**Aim of the exercise:** Excluding every picture, print exactly the lines from the one containing "in St. Mark's" through the end of the material below, both ends included.

==================================================

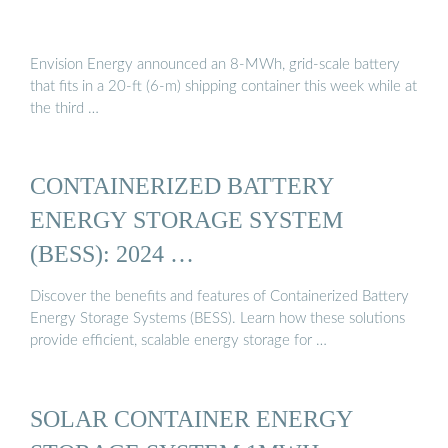
Envision Energy announced an 8-MWh, grid-scale battery
that fits in a 20-ft (6-m) shipping container this week while at
the third …
CONTAINERIZED BATTERY
ENERGY STORAGE SYSTEM
(BESS): 2024 …
Discover the benefits and features of Containerized Battery
Energy Storage Systems (BESS). Learn how these solutions
provide efficient, scalable energy storage for …
SOLAR CONTAINER ENERGY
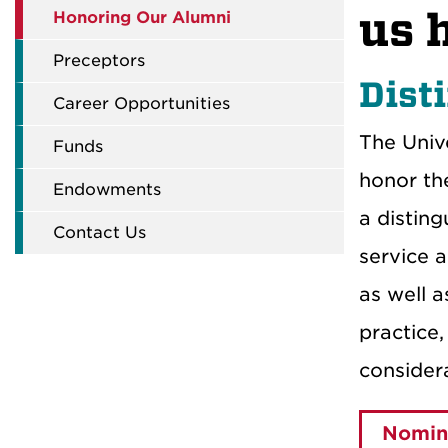
us 
Honoring Our Alumni
Preceptors
Dist
Career Opportunities
The Univ
Funds
honor th
Endowments
a disting
Contact Us
service 
as well 
practice
consider
Nomina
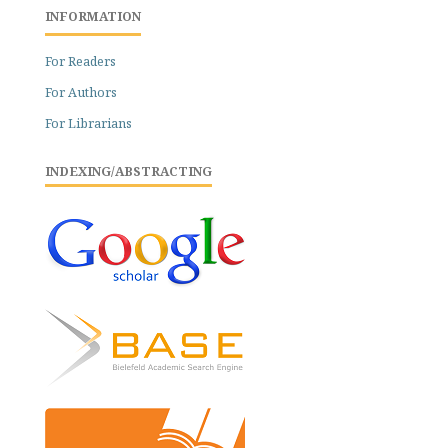
INFORMATION
For Readers
For Authors
For Librarians
INDEXING/ABSTRACTING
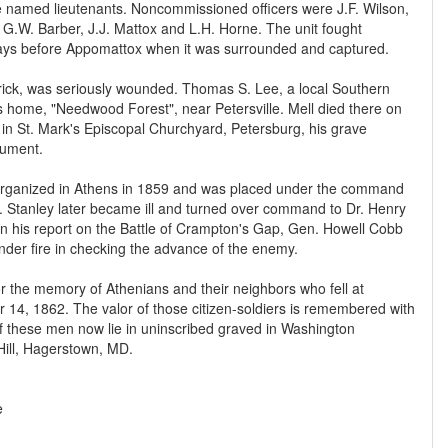
amed lieutenants. Noncommissioned officers were J.F. Wilson,
 G.W. Barber, J.J. Mattox and L.H. Horne. The unit fought
days before Appomattox when it was surrounded and captured.
trick, was seriously wounded. Thomas S. Lee, a local Southern
s home, "Needwood Forest", near Petersville. Mell died there on
 in St. Mark's Episcopal Churchyard, Petersburg, his grave
ument.
 organized in Athens in 1859 and was placed under the command
y. Stanley later became ill and turned over command to Dr. Henry
In his report on the Battle of Crampton's Gap, Gen. Howell Cobb
under fire in checking the advance of the enemy.
r the memory of Athenians and their neighbors who fell at
4, 1862. The valor of those citizen-soldiers is remembered with
of these men now lie in uninscribed graved in Washington
ill, Hagerstown, MD.
e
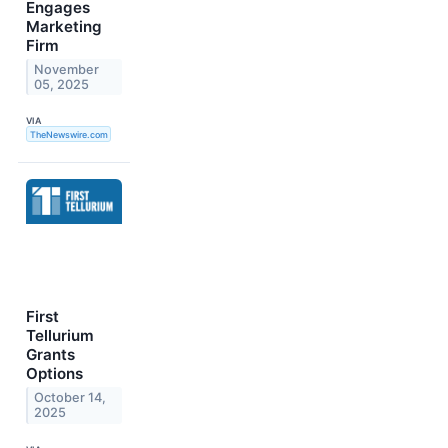
Engages
Marketing
Firm
November
05, 2025
VIA
TheNewswire.com
First
Tellurium
Grants
Options
October 14,
2025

==================================================

**Solved exercise:**
 in St. Mark's Episcopal Churchyard, Petersburg, his grave
ument.
 organized in Athens in 1859 and was placed under the command
y. Stanley later became ill and turned over command to Dr. Henry
In his report on the Battle of Crampton's Gap, Gen. Howell Cobb
under fire in checking the advance of the enemy.
r the memory of Athenians and their neighbors who fell at
4, 1862. The valor of those citizen-soldiers is remembered with
of these men now lie in uninscribed graved in Washington
ill, Hagerstown, MD.
e
Engages
Marketing
Firm
November
05, 2025
VIA
TheNewswire.com
First
Tellurium
Grants
Options
October 14,
2025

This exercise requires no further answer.